One thought on “Integrating OpenSSO/OpenAM with Liferay Portal on Tomcat

  1. anoop says:

    I have also refered to other articles which discuss the integration with Open AM, i see that all the details mentioned above are intact apart from the fact that you have not mentioned about any liferay authentication filter to be used to by-pass liferay authentication. Can you please let me know what is the role of this filter, when it is needed and when not.

  2. Steve Banks says:

    The SSO Open SSO Filter is used to protect Liferay resources, based on the URL pattern, and redirect to OpenSSO if the user is not logged in. So, for example, if you don’t want to force a login for guest pages, you would comment out the filter-mapping element for filter-name SSO Open SSO Filter and url-pattern /web/*.

  3. anoop says:

    Thanks Steve. Overall a nice documentation to start of the integration.

  4. Anthony says:

    Great article steve. Can you put up an article on integrating it with oc4j, using db for authentication. I am new to opensso, and your example implementations, are pretty much the best I have come across.

  5. Steve Banks says:

    I’m not familiar with oc4j at all. But, I do have plans to post another article detailing how to create your own custom JDBC plugin, to read users from an existing database schema.

  6. Shiny says:

    I followed the same steps mentioned ablove. But only diffeence is, I have already configured the datasource to our user table and then followed your steps. When i hit the liferay URl, i am redirected to opensso login page, but when i gave the username/password it is not taking me to liferay page. I can see nothing in concole. But i can see debug.out running infinetly.
    In confuguration log, i can see this – isAllowed() returns false for user:token.getPrincipal().getName()

    Please let me know how to resolve this issue.

  7. Shiny says:

    I deleted the customized datasource and then followed your steps. But I had to give because my liferay won’t detect
    The changes I did from your steps are:
    ◦ID — bruno
    ◦First Name — Bruno
    ◦Last Name — Admin
    ◦Full Name — Bruno Admin
    ◦Password — password

    Updated email as

    When i hit liferay url, it redirects to opensso login page, bu after entering
    username – bruno
    password – password
    Progressbar keeps running, debug.out grows infinetly where it throws some exception as below
    amAuthUtils:08/25/2010 06:04:57:867 PM GMT+05:30: Thread[http-9090-4,5,main]
    query org is .. :
    amLoginViewBean:08/25/2010 06:04:57:867 PM GMT+05:30: Thread[http-9090-4,5,main]
    Session is Valid / already authenticated
    amAuthUtils:08/25/2010 06:04:57:867 PM GMT+05:30: Thread[http-9090-4,5,main]
    forwardSuccessExists : false
    amSession:08/25/2010 06:04:57:867 PM GMT+05:30: Thread[http-9090-1,5,main]
    SessionID(HttpServletRequest) : is forward = null
    amSSOProvider:08/25/2010 06:04:57:867 PM GMT+05:30: Thread[http-9090-1,5,main]
    could not create SSOToken from HttpRequest
    com.iplanet.dpro.session.SessionException: Service URL not found:session
    at com.iplanet.dpro.session.Session.getSessionServiceURL(Unknown Source)
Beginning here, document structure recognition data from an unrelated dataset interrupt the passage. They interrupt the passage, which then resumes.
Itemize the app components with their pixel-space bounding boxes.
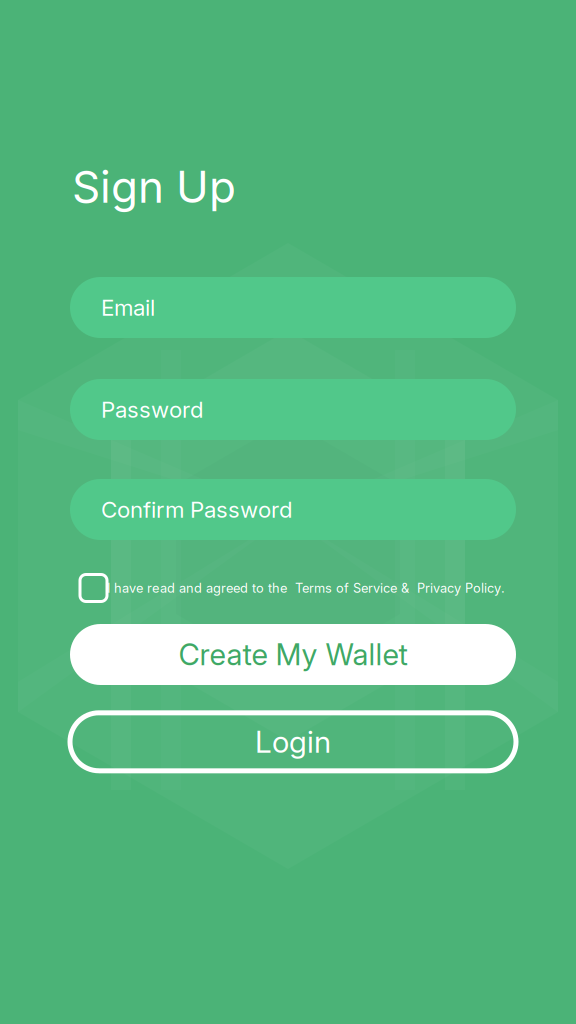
staticText: Login [255, 724, 331, 760]
staticText: Create My Wallet [178, 637, 408, 672]
staticText: Confirm Password [101, 496, 293, 523]
staticText: Email [101, 294, 155, 321]
button[interactable]: Login [70, 713, 516, 771]
staticText: Sign Up [72, 160, 236, 213]
staticText: I have read and agreed to the Terms of S… [107, 580, 505, 596]
button[interactable]: Create My Wallet [70, 624, 516, 685]
button[interactable]: I have read and agreed to the Terms of S… [80, 574, 505, 602]
staticText: Password [101, 396, 204, 423]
    But will not redirect to liferay.. 🙁

  8. Karthick says:

    Hi Steve,

    Nice documentation. I am facing an issue when i create the user. I am unable to create the user in OpenAM console.
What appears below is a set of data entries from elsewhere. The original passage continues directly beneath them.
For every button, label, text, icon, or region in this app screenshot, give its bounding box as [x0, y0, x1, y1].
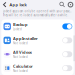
staticText: Calculator — [13, 64, 33, 69]
button[interactable]: Backup — [1, 20, 74, 33]
staticText: App lock — [9, 2, 26, 7]
staticText: Locked — [13, 28, 22, 31]
staticText: All Videos — [13, 50, 32, 55]
button[interactable]: Back — [1, 0, 8, 9]
button[interactable]: All Videos — [1, 47, 74, 61]
staticText: Not locked — [13, 69, 28, 73]
button[interactable]: Calculator — [1, 61, 74, 75]
staticText: Not locked — [13, 41, 28, 45]
staticText: They will be re-locked automatically aft… — [3, 14, 69, 17]
staticText: Backup — [13, 22, 28, 27]
staticText: Locked apps can only be opened with your… — [3, 9, 72, 13]
staticText: Not locked — [13, 55, 28, 59]
button[interactable]: AppInstaller — [1, 33, 74, 47]
staticText: AppInstaller — [13, 36, 38, 41]
button[interactable]: Search — [59, 1, 66, 8]
button[interactable]: Settings — [67, 1, 74, 8]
    Getting error like “Plug-in com.sun.identity.idm.plugins.ldapv3.LDAPv3Repo encountered an ldap exception. LDAP Error 53: The LDAP server is unable to perform the specified operation” .

    Note: I am using Active Directory as User profile store.
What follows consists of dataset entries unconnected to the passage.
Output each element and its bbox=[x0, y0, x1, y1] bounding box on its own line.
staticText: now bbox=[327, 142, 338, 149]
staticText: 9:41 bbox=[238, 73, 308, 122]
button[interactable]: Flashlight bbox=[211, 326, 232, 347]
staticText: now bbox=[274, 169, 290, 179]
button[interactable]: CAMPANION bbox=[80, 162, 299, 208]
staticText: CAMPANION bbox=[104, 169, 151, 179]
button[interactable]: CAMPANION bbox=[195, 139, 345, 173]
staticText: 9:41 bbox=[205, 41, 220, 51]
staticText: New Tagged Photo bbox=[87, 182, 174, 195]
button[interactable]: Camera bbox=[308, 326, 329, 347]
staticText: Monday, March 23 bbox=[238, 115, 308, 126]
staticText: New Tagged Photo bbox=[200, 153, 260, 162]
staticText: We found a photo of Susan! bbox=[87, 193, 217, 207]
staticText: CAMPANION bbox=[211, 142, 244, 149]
    Please sugest me to resolve this issue.

    Thanks & Regards,

  9. Vinita says:

    On Intranet – want to integrate Liferay/OpenSSO with Open DS combination.

    Since I want to expose the portal on internet. Will keep web server SSL enabled on Internet server.
    Can you please suggest the steps for same and also if this is the desired approach.

  10. Divyang Patel says:

    Nice Documentation. It really helps me.